* Problem details:
Whenever a line in the entries below contains the string "apteki", copy that line.

Top of Recorded data

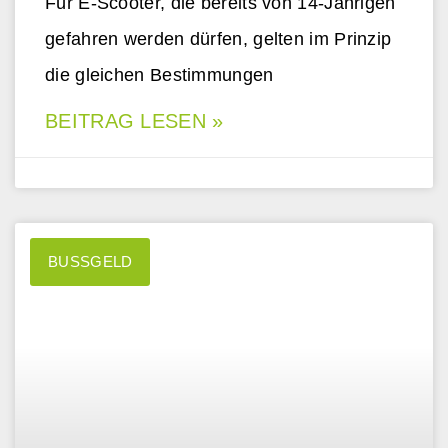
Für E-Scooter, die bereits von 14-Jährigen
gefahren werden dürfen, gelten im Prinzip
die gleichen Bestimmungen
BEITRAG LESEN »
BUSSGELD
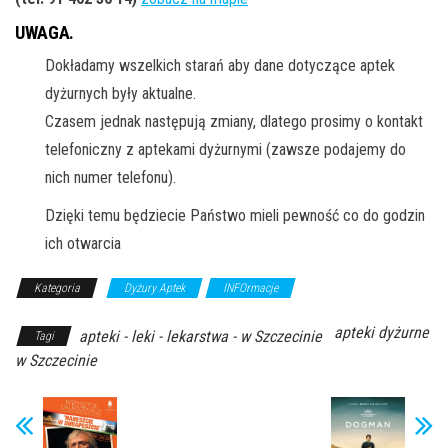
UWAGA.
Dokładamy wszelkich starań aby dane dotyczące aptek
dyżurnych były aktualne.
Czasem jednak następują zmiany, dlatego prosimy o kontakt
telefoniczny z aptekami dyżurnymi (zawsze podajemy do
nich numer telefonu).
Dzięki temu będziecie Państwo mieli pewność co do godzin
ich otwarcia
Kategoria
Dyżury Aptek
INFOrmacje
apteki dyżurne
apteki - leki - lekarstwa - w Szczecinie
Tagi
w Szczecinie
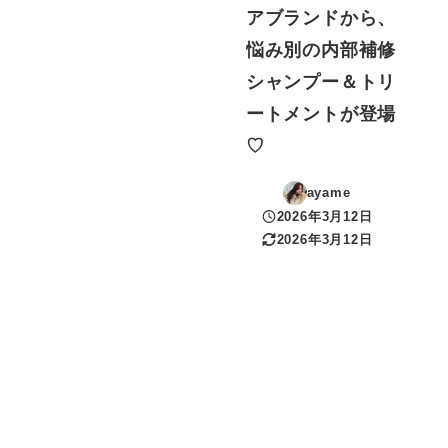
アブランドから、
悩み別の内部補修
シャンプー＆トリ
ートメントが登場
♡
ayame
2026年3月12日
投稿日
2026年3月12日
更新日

Bottom of Recorded data

* Completed exercise:
apteki dyżurne
apteki - leki - lekarstwa - w Szczecinie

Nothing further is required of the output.